Proposed tax on visiting athletes revisited

Godfrey's proposal met with skepticism from Gil Scott, a Toronto player agent with clients in the NHL, CFL and NFL

David Shoalts

From Tuesday's Globe and Mail

With the Canadian dollar buffeted by economic storms, which threaten the well-being of professional sports franchises, outgoing Toronto Blue Jays president Paul Godfrey dusted off an idea he floated in the past and which is used in some states south of the border — taxing visiting professional athletes.

Godfrey, speaking yesterday at a sports-management conference in Toronto, previously suggested this idea in 2004, when the Canadian dollar was worth about 70 cents U.S.

Under the plan, all professional athletes who come to Canada to play against Canadian-based teams would pay a percentage of the income they earned during the visit to the province in question and receive a tax credit for the same amount from the jurisdiction in which they live.

This time, Godfrey added a twist: The money would not only help professional teams, struggling because most of their revenue is in Canadian dollars and their expenses are in U.S. dollars, it would be shared with Canadian amateur sports groups.

"The provinces could share the revenue received, yes with the professional Canadian sports teams, as well as at least 50 per cent of it with the amateur sports in this country," Godfrey said.

"The sports industry is not going away.
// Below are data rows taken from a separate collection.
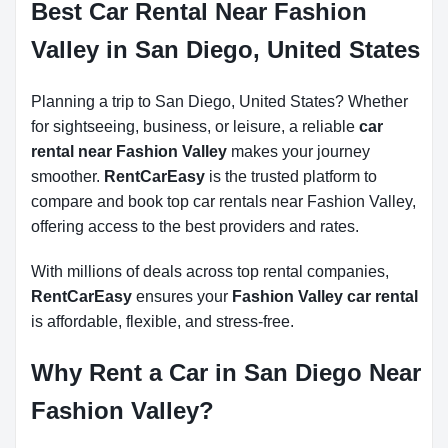
Best Car Rental Near Fashion
Valley in San Diego, United States
Planning a trip to San Diego, United States? Whether
for sightseeing, business, or leisure, a reliable
car
rental near Fashion Valley
makes your journey
smoother.
RentCarEasy
is the trusted platform to
compare and book top car rentals near Fashion Valley,
offering access to the best providers and rates.
With millions of deals across top rental companies,
RentCarEasy
ensures your
Fashion Valley car rental
is affordable, flexible, and stress-free.
Why Rent a Car in San Diego Near
Fashion Valley?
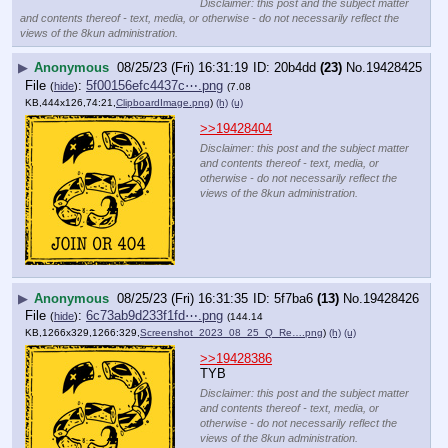
Disclaimer: this post and the subject matter
and contents thereof - text, media, or otherwise - do not necessarily reflect the
views of the 8kun administration.
▶
Anonymous
08/25/23 (Fri) 16:31:19
20b4dd
(23)
No.
19428425
File
:
5f00156efc4437c⋯.png
(
hide
)
(7.08
KB,444x126,74:21,
ClipboardImage.png
)
(h)
(u)
>>19428404
Disclaimer: this post and the subject matter
and contents thereof - text, media, or
otherwise - do not necessarily reflect the
views of the 8kun administration.
▶
Anonymous
08/25/23 (Fri) 16:31:35
5f7ba6
(13)
No.
19428426
File
:
6c73ab9d233f1fd⋯.png
(
hide
)
(144.14
KB,1266x329,1266:329,
Screenshot_2023_08_25_Q_Re….png
)
(h)
(u)
>>19428386
TYB
Disclaimer: this post and the subject matter
and contents thereof - text, media, or
otherwise - do not necessarily reflect the
views of the 8kun administration.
But with the weak Canadian dollar, and if it continues to waver, then a lot of [teams] are going to need assistance and they are not going to be able to compete [with U.S.-based teams]."
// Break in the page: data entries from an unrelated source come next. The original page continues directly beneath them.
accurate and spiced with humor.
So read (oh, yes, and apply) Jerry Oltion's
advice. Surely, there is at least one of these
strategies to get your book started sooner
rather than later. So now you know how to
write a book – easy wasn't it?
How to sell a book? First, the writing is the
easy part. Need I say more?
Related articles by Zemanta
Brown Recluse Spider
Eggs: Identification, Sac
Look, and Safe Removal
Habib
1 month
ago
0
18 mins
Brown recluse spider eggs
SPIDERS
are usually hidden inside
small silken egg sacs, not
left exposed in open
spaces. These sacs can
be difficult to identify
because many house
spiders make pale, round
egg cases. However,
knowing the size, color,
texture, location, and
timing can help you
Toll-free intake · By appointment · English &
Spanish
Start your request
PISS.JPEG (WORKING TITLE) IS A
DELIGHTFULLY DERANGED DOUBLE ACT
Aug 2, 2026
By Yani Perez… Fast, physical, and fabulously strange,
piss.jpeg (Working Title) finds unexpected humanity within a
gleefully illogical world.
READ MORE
Godfrey argued the measure would not mean athletes pay more taxes because of the tax credit they would receive from their home state or province.

"The players would do a [tax] filing in Ontario, for instance, and they would deduct the amount of tax they pay from [income tax] in their home jurisdiction," he said. "That happens in several states in America today."

However, Godfrey's proposal was met with skepticism from Gil Scott, a Toronto player agent with clients in the NHL, CFL and NFL.

His NFL clients already pay the same kind of tax in several states and cities in the United States. Scott said some of their home jurisdictions do not give them a full credit for the tax paid elsewhere, so it does act as an extra tax on the player.

"It's not a 100-per-cent credit everywhere," Scott said. "If they're not getting that, it's more tax. Also, their tax returns get more and more complex because of that."

There is a precedent for the tax in Canada.

Alberta introduced a variation in 2002, under then-premier Ralph Klein. Its purpose was to help the NHL's Calgary Flames and Edmonton Oilers, who were hit hard by the exchange rate on the Canadian dollar. It was eliminated on Dec. 31, 2006, because the NHL had introduced a salary cap by then and the dollar was much stronger.

During the five years it was in place, the Alberta tax was estimated to have raised about $13-million for the Flames and Oilers.

When Godfrey raised the idea in 2004, a University of Waterloo accounting professor estimated a 15-per-cent tax on visiting athletes could bring Ontario $13-million a year.

Alan Macnaughton told the Kitchener-Waterloo Record his study showed a total of $20-million a year could be taken in by the four provinces with major-league teams, Ontario, Quebec, Alberta and British Columbia. Since Ontario has the most major-league sports teams — four — it would take in the most money.

The amounts raised in the United States vary with the size of the state or city and how many professional leagues and teams are involved.

The Abilene Reporter-News in Texas reported that the California tax board estimates it takes in $100-million (U.S.) per year from the "jock tax," as it is known.

But in Indiana, where there are just two major professional teams, the Indianapolis Star recently estimated visiting NFL players paid about $492,000 to the state in 2007.